Insider Trading February 6, 2026

SentinelOne Accounting Chief Sells $39,121 in Shares to Cover RSU Taxes; Stock Near 52-Week Low

Transaction was an issuer-mandated sell-to-cover tied to RSU vesting; company posts mixed signals including GovRAMP High approval and a resolved Israeli tax dispute

By Ajmal Hussain S
SentinelOne Accounting Chief Sells $39,121 in Shares to Cover RSU Taxes; Stock Near 52-Week Low
S

Robin Tomasello, Chief Accounting Officer at SentinelOne, sold 2,975 Class A shares on February 6, 2026, in a transaction valued at $39,121. The sale was an issuer-mandated 'sell to cover' to satisfy tax withholding for vesting Restricted Stock Units and not a discretionary trade. SentinelOne's shares are trading near a 52-week low and the company remains unprofitable by GAAP, though analysts expect it to reach profitability this fiscal year. Recent corporate developments include a resolved transfer pricing dispute with the Israeli Tax Authority and GovRAMP High Impact authorization for the Singularity Platform.

Key Points

  • Robin Tomasello sold 2,975 Class A shares on Feb. 6, 2026 at $13.15 per share, totaling $39,121, leaving her with 411,034 shares.
  • The sale was an issuer-mandated 'sell to cover' to meet tax withholding obligations tied to vested RSUs and was not a discretionary trade.
  • SentinelOne is trading near its 52-week low and is down over 44% in the past year, but analysts and research reports cited in InvestingPro place higher price targets and bullish assessments.

Transaction details

Robin Tomasello, SentinelOne, Inc.'s Chief Accounting Officer, sold 2,975 shares of Class A common stock on February 6, 2026. The shares changed hands at $13.15 apiece, producing a total transaction value of $39,121. After the sale, Tomasello directly holds 411,034 shares of SentinelOne.


Nature of the sale

The Form 4 filing specifies that this sale was an issuer-mandated transaction to cover tax withholding obligations arising from the vesting and settlement of Restricted Stock Units. Under the company’s equity incentive plan, recipients must fund tax withholding through a 'sell to cover' mechanism. The filing clarifies that this disposition was not a discretionary decision by the reporting person.


Market context

SentinelOne's stock (NYSE: S) is trading close to its 52-week low of $12.64 and has declined by more than 44% over the past year. InvestingPro data referenced in the filing notes that some analysts still see upside relative to the company's Fair Value, with price targets cited as high as $30.


Company financial posture

While SentinelOne is not currently profitable on a GAAP basis, the company is reported to have more cash than debt on its balance sheet. Analysts quoted in the same analysis expect the firm to achieve profitability in the current fiscal year.

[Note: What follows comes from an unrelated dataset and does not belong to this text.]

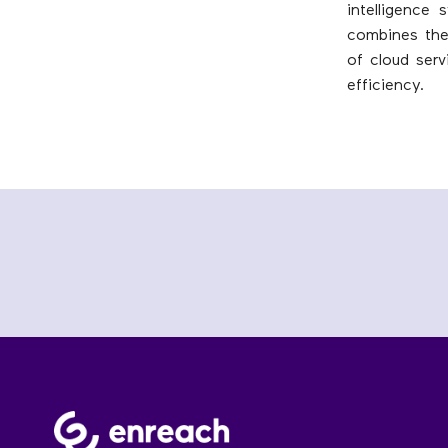
intelligence
combines the 
of cloud serv
efficiency.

Investors looking for deeper valuation context are pointed to SentinelOne’s Pro Research Report available via InvestingPro.

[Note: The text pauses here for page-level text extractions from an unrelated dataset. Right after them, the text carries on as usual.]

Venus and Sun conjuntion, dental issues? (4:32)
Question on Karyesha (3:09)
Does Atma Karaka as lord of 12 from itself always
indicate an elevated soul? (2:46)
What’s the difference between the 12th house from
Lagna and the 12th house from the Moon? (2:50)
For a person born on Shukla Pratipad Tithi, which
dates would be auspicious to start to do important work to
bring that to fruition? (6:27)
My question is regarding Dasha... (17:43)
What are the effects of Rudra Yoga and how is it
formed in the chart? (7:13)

Recent corporate developments

SentinelOne recently concluded a tax settlement with the Israeli Tax Authority that resolves transfer pricing matters related to its Israeli subsidiary for fiscal years ending January 31, 2021 through January 31, 2025. The agreement delivers a final tax determination and settles all outstanding disputes with the Israeli authority on those matters.

On the product and contractual front, SentinelOne’s Singularity Platform has secured GovRAMP Authorization at the High Impact level, clearing a pathway for state and local governments to adopt the AI-powered security platform for protecting critical data and infrastructure.


Analyst and research commentary

Market research firms and analysts have provided bullish notes on the company’s prospects. Citron Research released a bullish report highlighting SentinelOne’s positioning in the autonomous agent security market, particularly following its acquisition of Prompt Security, and emphasized the company’s role in addressing security gaps linked to AI agents. Separately, Stephens reiterated an Overweight rating on SentinelOne, citing an attractive growth outlook and compelling valuation.


Takeaway

The insider sale by SentinelOne’s chief accounting officer was a routine, issuer-mandated sell-to-cover related to RSU taxation rather than a voluntary disposition. That procedural sale occurred against a backdrop of a struggling share price and a company that is not yet profitable, even as analysts and some research firms point to future upside and recent operational milestones that may support adoption in government and commercial markets.

Risks

  • Share-price volatility - SentinelOne’s stock is trading near a 52-week low and has fallen more than 44% over the past year, reflecting significant market volatility in the company’s equity.
  • Profitability uncertainty - The company is not currently profitable, which presents execution and earnings risk despite analyst expectations of profitability this fiscal year.
  • Prior tax and transfer pricing scrutiny - Transfer pricing issues with the Israeli Tax Authority were substantive enough to require a settlement covering fiscal years through Jan. 31, 2025, indicating past regulatory and tax-related exposures even though those disputes are now resolved.